9

Let $A$ be a ring and $S$ a multiplicative closed set. Then the localization of $A$ with respect to $S$ is defined as the set $S^{-1}A$ consisting of equivalence classes of pairs $(a, s)$ where to such pairs $(a,s), (b,t)$ are said to be equivalent if there exists some $u$ in $S$ such that $$u(at-bs)=0$$ Now, in the Wikipedia article about the localization of a ring, it says that the existence of that $u\in S$ is crucial in order to guarantee the transitive property of the equivalence relation.
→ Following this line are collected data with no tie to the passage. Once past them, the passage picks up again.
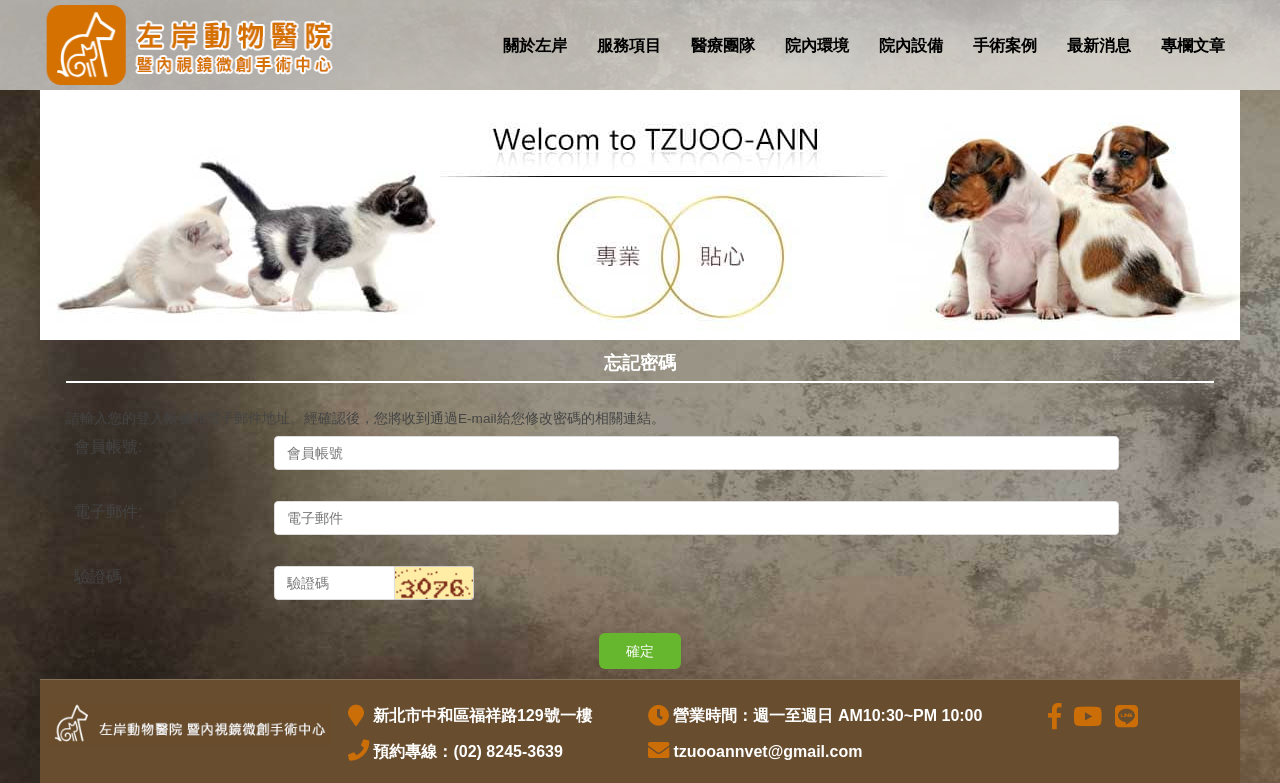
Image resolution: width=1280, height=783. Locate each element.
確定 (640, 651)
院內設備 (911, 45)
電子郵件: (108, 511)
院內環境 (817, 45)
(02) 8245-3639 (507, 751)
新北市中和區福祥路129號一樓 (479, 715)
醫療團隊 (723, 45)
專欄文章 (1193, 45)
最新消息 (1099, 45)
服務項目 (629, 45)
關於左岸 (535, 45)
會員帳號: (108, 446)
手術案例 (1005, 45)
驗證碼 (98, 576)
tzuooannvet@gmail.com (767, 751)
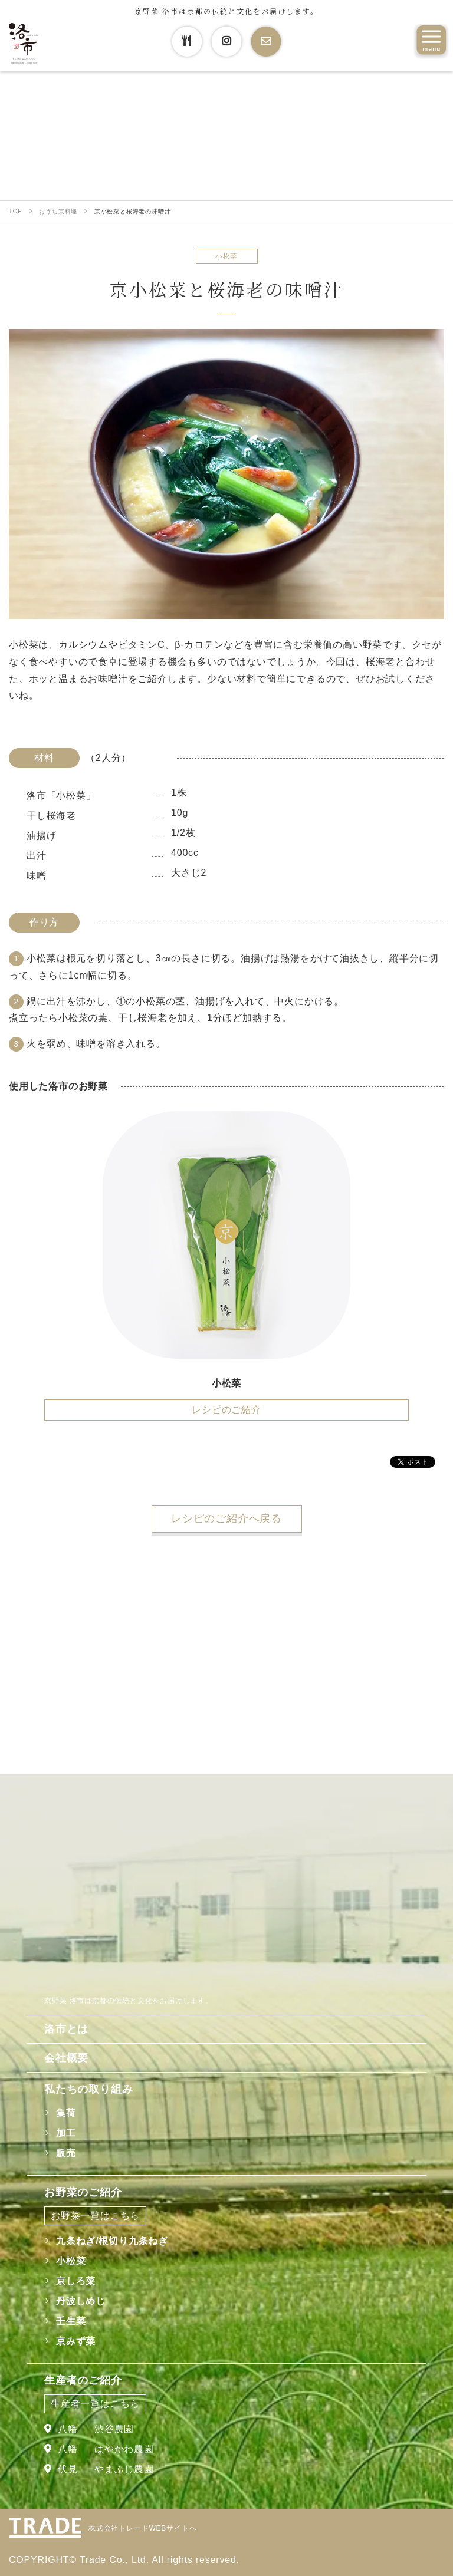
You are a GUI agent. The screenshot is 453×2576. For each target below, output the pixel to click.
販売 (66, 2153)
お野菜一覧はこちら (95, 2216)
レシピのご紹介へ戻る (226, 1518)
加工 (66, 2133)
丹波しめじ (81, 2301)
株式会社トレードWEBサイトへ (142, 2528)
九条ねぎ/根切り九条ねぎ (112, 2241)
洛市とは (66, 2029)
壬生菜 (71, 2321)
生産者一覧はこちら (95, 2404)
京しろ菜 (76, 2281)
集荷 (66, 2113)
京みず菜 (76, 2341)
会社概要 (66, 2058)
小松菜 (71, 2261)
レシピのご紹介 (226, 1410)
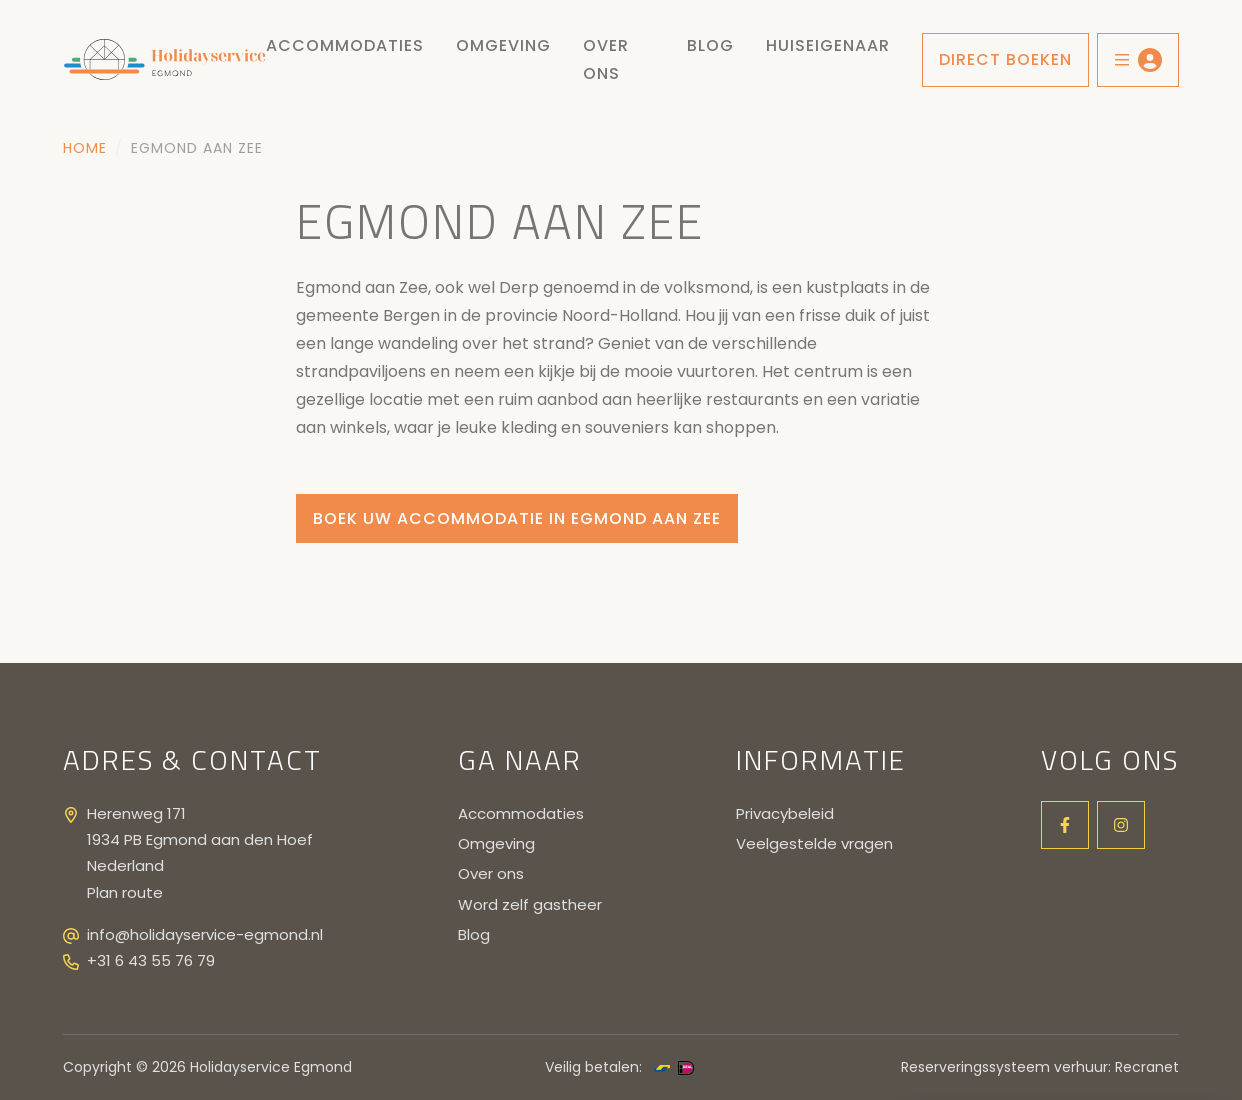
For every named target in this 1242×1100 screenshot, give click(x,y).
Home (85, 148)
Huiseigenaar (828, 45)
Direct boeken (1005, 59)
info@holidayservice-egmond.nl (205, 934)
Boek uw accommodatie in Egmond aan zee (517, 518)
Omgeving (503, 45)
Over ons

I've seen the proof that the equivalence relation defined above is indeed an equivalence relation, but I fail to see how crucial the existence of $u$ is. For example, why doesn't it work if we simply say that two pairs $(a,s),(b,t)$ are equivalent iff $at - bs = 0$? I tried to come up with a counterexample for such case, but failed in the attempt.

hardmath
  • 37,015
user313212
  • 2,176
  • 5
    A useful fact that I don't see mentioned often is: the equivalence relation is exactly the equivalence relation generated by $(a, s) \sim (a s', s s')$ for $a \in A$, $s, s' \in S$. So, if you have another equivalence relation which equates $(a, s)$ with $(a s', s s')$ for all $a, s, s'$, then that relation contains the equivalence relation. This can be used, for example, to prove the addition operation on $S^{-1} A$ is well-defined with much shorter calculations than in the direct proof. – Daniel Schepler May 31 '17 at 22:34
  • In the absence of OP's response to requests for clarification, I went ahead with the anonymously proposed edit. – hardmath Jul 26 '18 at 22:53

2 Answers2

8

You have to think in the case that $A$ is not an integral domain. For example, consider $\mathbb{Z}_8$. Make $a_1=a_3=\overline{1},a_2=s_1=\overline{2}, s_2=\overline{4}$ and $ s_3=\overline{6}$. We have $$a_1s_2=\overline{1}.\overline{4}=\overline{2}.\overline{2}=a_2s_1$$ $$a_2s_3=\overline{2}.\overline{6}=\overline{4}=\overline{1}.\overline{4}=a_3s_2$$ and $$a_1s_3=\overline{1}.\overline{6}=\overline{6}\neq\overline{2}=\overline{1}.\overline{2}=a_3s_1.$$

Rafael
  • 3,789
  • Thank you for your answer! Just a silly question. Everywhere I look, $S$ is assumed to not contain $0$, whereas in your example, $s_1s_2 = \overline{2}\ \overline{4} = \overline{0} \in S$ if we want $S$ to be a multiplicative closed set, right? How is that? – user313212 Apr 30 '17 at 16:30
  • 1
    If $0$ belongs to the multiplicative closed set, then the ring of fractions correspondent is the trivial. – Rafael Apr 30 '17 at 16:36
6

For a more geometric example, let $A = \mathbb{R}[x,y] / (xy)$ and $S = \{ 1, x, x^2, x^3, \ldots \}$. (In algebraic geometry, $A$ represents a ring of functions on the union of the two axes in $\mathbb{R}^2$.) Then in $S^{-1} A$, $y/1 = 0/1$ even though $y \cdot 1 - 0 \cdot 1 \ne 0$ in $A$ - but in fact, $x (y \cdot 1 - 0 \cdot 1) = 0$.

Intuitively, the reason $y = 0$ must hold in $S^{-1} A$ is that $xy = 0$ is inherited from $A$, and then you can multiply both sides by $x^{-1}$. (The localization corresponds to the geometric operation of intersecting with the set where $x \ne 0$.)